- TO DO:
Each line below from the one containing "DoD Careers" through the one containing "Hosted by WEB.mil" should be output exactly as it stands, and no other line should appear.

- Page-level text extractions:

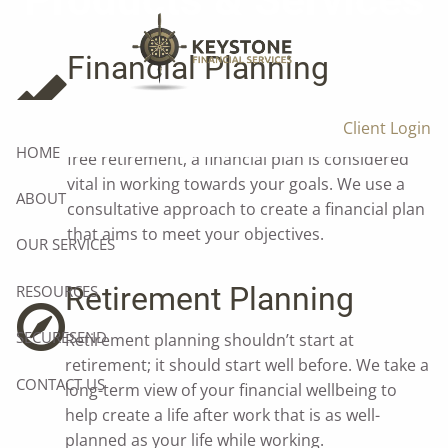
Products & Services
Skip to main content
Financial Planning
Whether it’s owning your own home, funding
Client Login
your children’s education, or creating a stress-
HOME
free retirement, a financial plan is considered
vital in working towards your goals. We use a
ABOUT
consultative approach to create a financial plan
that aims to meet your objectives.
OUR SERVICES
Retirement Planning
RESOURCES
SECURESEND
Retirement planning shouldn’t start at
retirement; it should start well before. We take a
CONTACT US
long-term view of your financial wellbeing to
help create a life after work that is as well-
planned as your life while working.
...
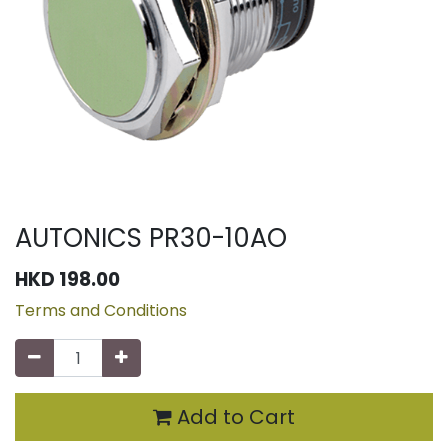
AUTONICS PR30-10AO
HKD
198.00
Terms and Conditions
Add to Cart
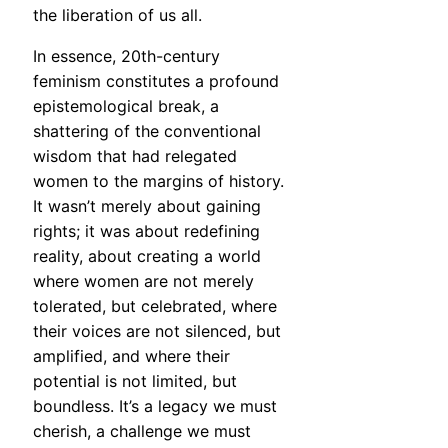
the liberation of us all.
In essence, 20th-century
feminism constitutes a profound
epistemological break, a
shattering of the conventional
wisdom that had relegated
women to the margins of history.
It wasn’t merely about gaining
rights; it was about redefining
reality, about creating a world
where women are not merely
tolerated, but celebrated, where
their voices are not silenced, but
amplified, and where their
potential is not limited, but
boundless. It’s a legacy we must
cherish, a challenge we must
--
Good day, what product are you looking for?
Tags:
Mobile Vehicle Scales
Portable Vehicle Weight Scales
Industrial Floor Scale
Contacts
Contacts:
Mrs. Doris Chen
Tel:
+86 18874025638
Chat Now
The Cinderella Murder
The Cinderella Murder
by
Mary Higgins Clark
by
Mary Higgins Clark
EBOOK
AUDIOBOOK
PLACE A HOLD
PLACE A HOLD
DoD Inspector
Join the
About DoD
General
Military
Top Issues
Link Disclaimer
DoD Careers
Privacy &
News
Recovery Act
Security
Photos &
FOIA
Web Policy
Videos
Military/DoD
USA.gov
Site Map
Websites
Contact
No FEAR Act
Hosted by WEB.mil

- ANSWER BOX:
DoD Careers
Privacy &
News
Recovery Act
Security
Photos &
FOIA
Web Policy
Videos
Military/DoD
USA.gov
Site Map
Websites
Contact
No FEAR Act
Hosted by WEB.mil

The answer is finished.